In 2006, Eiberg et al. described 4 affected members from a 3-generation Danish family, said individuals showed a phenotype similar to that shown by patients with Wolfram syndrome, the pair of symptoms associated with the family's unique disorder was inherited following an autosomal dominant manner. All individuals had progressive hearing loss starting in childhood and optic atrophy with onset in either childhood or middle age. 3 out of the 4 individuals were found to have irregular glucose regulation, 1 had reduced glucose tolerance, another one was found to have diabetes which was previously undiagnosed, and yet another one of the patients was found to have decreased function of the pancreas beta cells. 1 out of the 4 individuals had a diagnosed anxiety disorder as well as a sleep disorder. Non-syndromic isolated congenital deafness was found in 2 other family members, although they were otherwise unaffected.
The third case report was made by Valero et al. in 2008, they described a 60-year-old man and his 81-year-old mother from France. Both of them had noninsulin-dependent diabetes mellitus and childhood-onset hearing loss. Out of the 2 patients, the mother was the most affected, her phenotype consisted of additional features her son didn't suffer from including severe vision impairment, and bilateral optic nerve atrophy. Even though both of them had hearing impairments, the son was the only one of the pair who wore a hearing aid, the mother didn't do so, and as a result, she had very obvious difficulties comprehending speech.
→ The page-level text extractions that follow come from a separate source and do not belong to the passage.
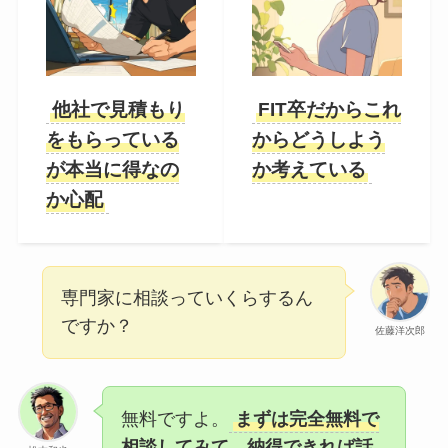
他社で見積もり
FIT卒だからこれ
をもらっている
からどうしよう
が本当に得なの
か考えている
か心配
専門家に相談っていくらするん
ですか？
佐藤洋次郎
無料ですよ。
まずは完全無料で
相談してみて、納得できれば話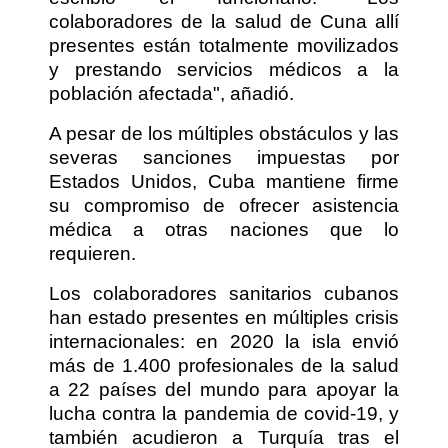
colaboradores de la salud de Cuna allí
presentes están totalmente movilizados
y prestando servicios médicos a la
población afectada", añadió.
A pesar de los múltiples obstáculos y las
severas sanciones impuestas por
Estados Unidos, Cuba mantiene firme
su compromiso de ofrecer asistencia
médica a otras naciones que lo
requieren.
Los colaboradores sanitarios cubanos
han estado presentes en múltiples crisis
internacionales: en 2020 la isla envió
más de 1.400 profesionales de la salud
a 22 países del mundo para apoyar la
lucha contra la pandemia de covid-19, y
también acudieron a Turquía tras el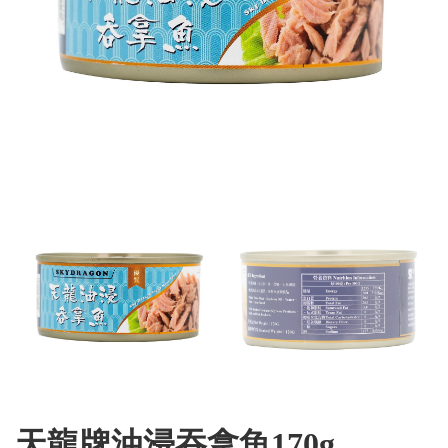
天龍牌油浸吞拿魚170g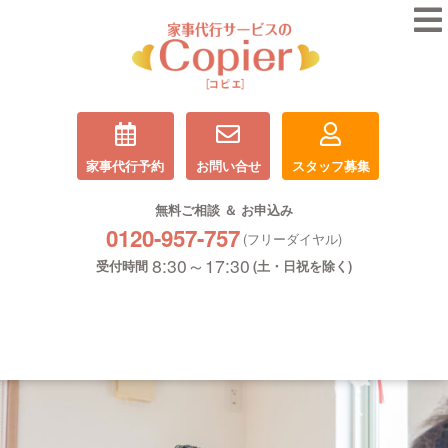
家事代行予約
お問い合せ
スタッフ募集
無料ご相談 ＆ お申込み
0120-957-757
(フリーダイヤル)
8:30～17:30
受付時間
(土・日祝を除く)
The fourth case report was made by Hogewind et al., whose patients were 3 affected members of a 2-generation Dutch family (2 brothers and their mother). The three of them suffered from hearing loss ranging from moderate to severe and optic neuropathy but they didn't have any other symptoms, including the ones usually associated with both Wolfram syndrome and Wolfram-like syndrome (such as diabetes mellitus/insipidus or depression), but they did have red-green color deficiency. The elder sibling and the mother were found to have severe hearing loss which heavily diminished their ability at recognizing speech, while the younger brother was relatively okay at doing so. All three individuals were found to have ocular scotoma (also known as blind spot) and neuroretinal rim loss. They were the only affected people with the disorder in their family.
The fifth case report was a re-examination of the Swedish family reported in 1940 by Samuelson et al. The phenotypical variability rate among affected family members was found to be high. Additional details were revealed in this reexamination of the family; the proband of the original study (whom had been long dead) was found to not only suffer from the typical deafness-visual impairment phenotype commonly associated with the syndrome, but they also had hallucinations and depression. 4 of their other family members had undergone therapy for anxiety and 1 of their family members had died as a result of suicide. Visual/ocular features included optic atrophy which resulted in progressively lower visual acuity among those with the condition and glaucoma, which was highly treatable.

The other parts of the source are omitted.